Always walk backwards or drag your feet on the bottom when you are wade fishing in waters known for a lot of stingrays, that stires the sand up and scares them away. Always wear foot protection as well when wade fishing.
Hate to see that happen to one of you great sportsmen or sportswomen out there. 
Be safe,
TC


----------



## nakedgoby (Jun 16, 2004)

You obviously didn't get my point and failed your grade school science classes. Next time you look in a Petersons field guide, next to the "common name" you will see a scientific name. No animal has the same scientific name. You may see a list of common names, but only one scientific name. There is generally one name that is most commonly used though. Once upon a time scientist had similiar discussions like what we are having now. They came up with a naming system so that they wouldn't have this problem. 

If you really want to get techical, Rajiformes that is the order, family is Rajidae) are typically called skates.
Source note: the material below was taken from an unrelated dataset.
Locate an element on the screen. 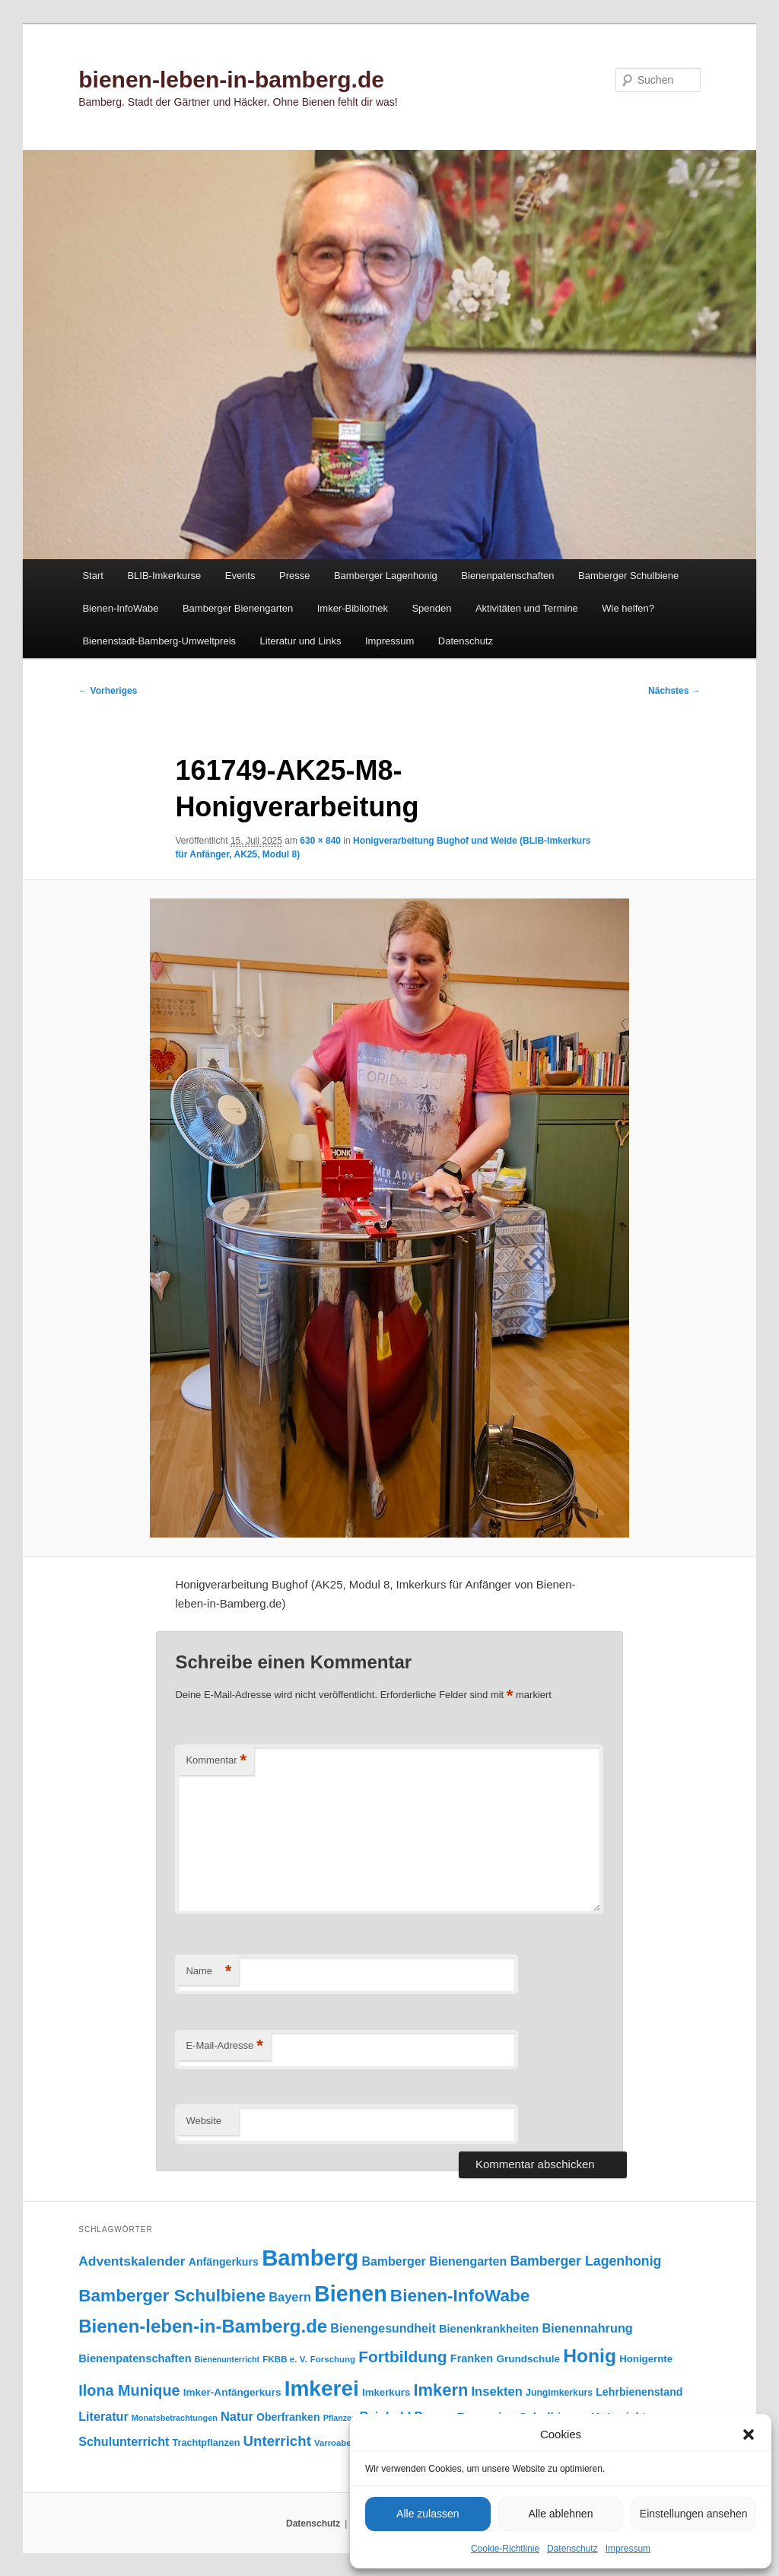 The width and height of the screenshot is (779, 2576). Bamberger Schulbiene [Bamberger Schulbiene (379 Einträge)] is located at coordinates (171, 2295).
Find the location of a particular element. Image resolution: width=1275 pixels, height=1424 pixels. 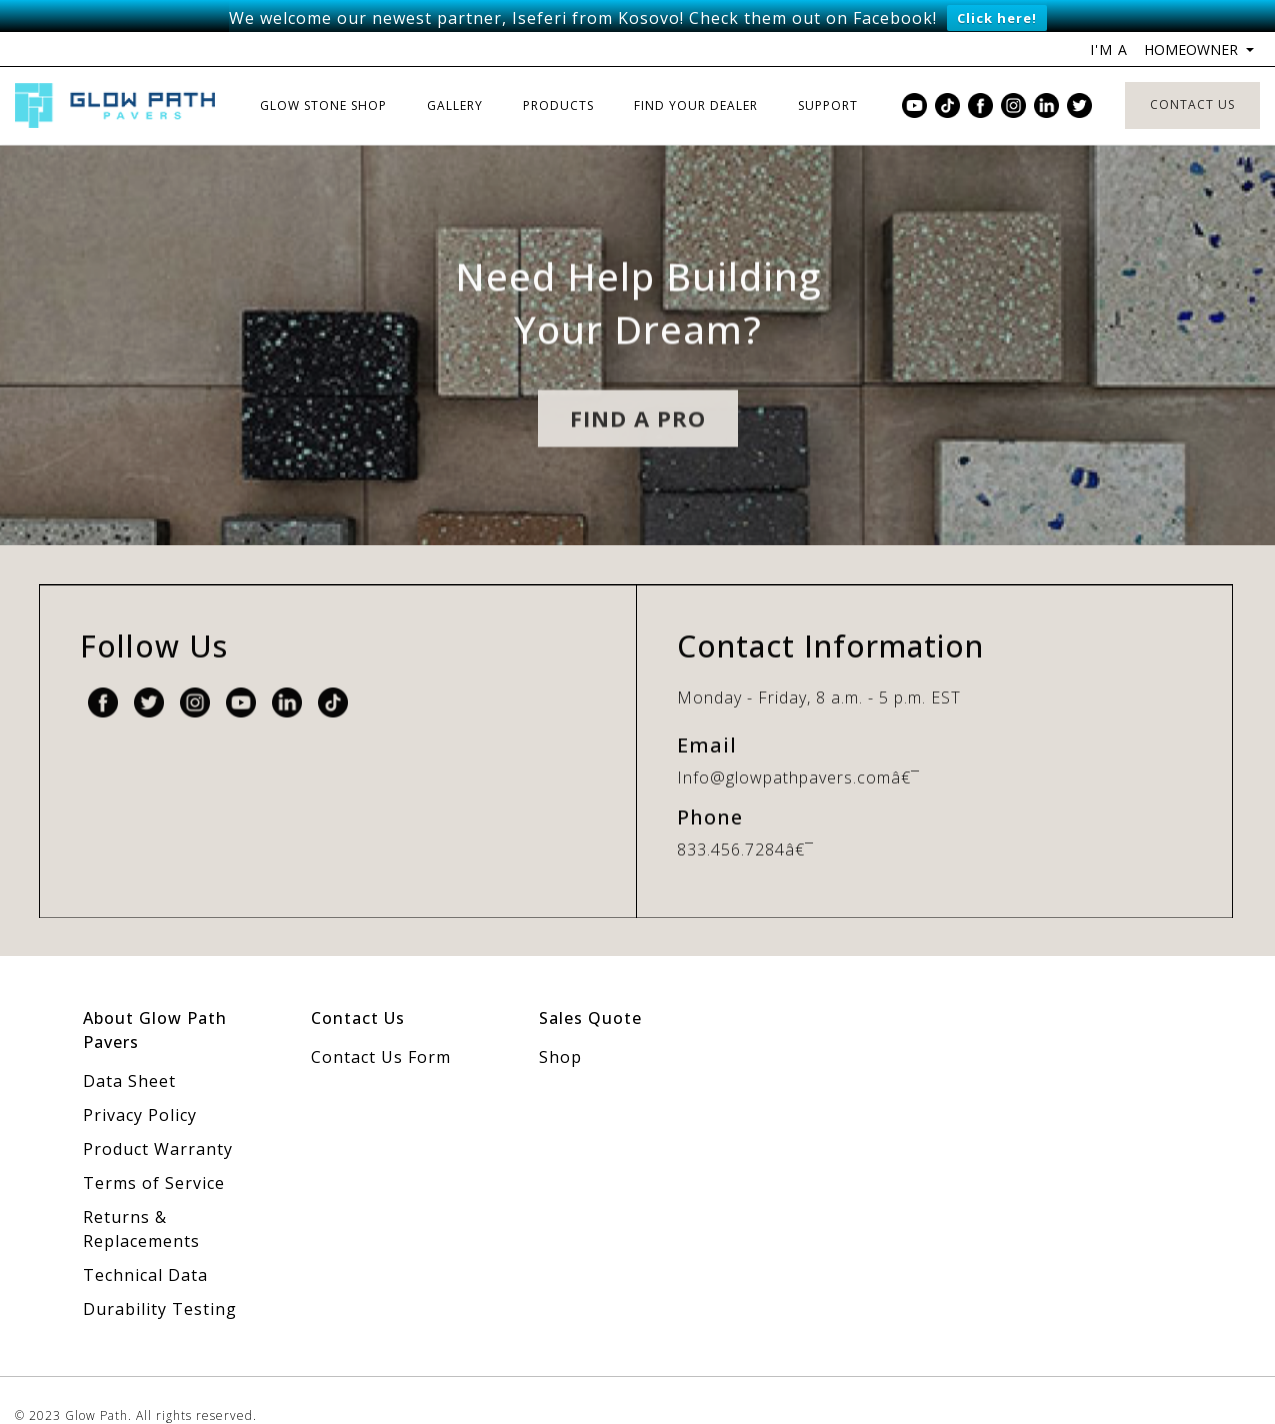 Terms of Service is located at coordinates (154, 1155). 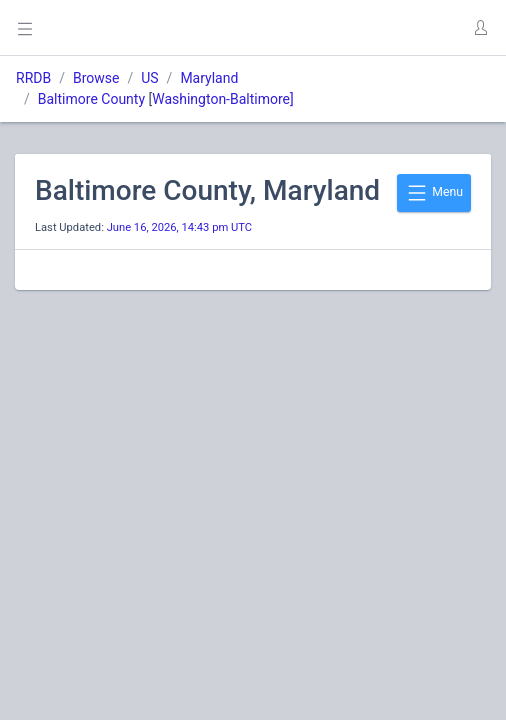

Order Myliobatiforms are typically called rays, mantas and stingrays. Family Dasyatidae are typically called stingrays, Mobulidae are manta rays, Myliobatidae are eagle rays and cow nose rays and Gymnuridae are the butterfly rays.

Like I said, depending upon where you are, these animals have different common names. In Md where I grew up, cow-nose rays were called skates.

Hopefully I gave the right orders and families. I did this from memory.


----------



## johnnyleo11 (Dec 17, 2003)

I don't think people call them different names from different parts of the world. I think they call them either skates or rays because of ignorance. I was landing a clearnose skate and some dumb Canadian tourists asked if I was going to eat the flounder.

And there is no justification of killing these things for being scared of being "stung."


----------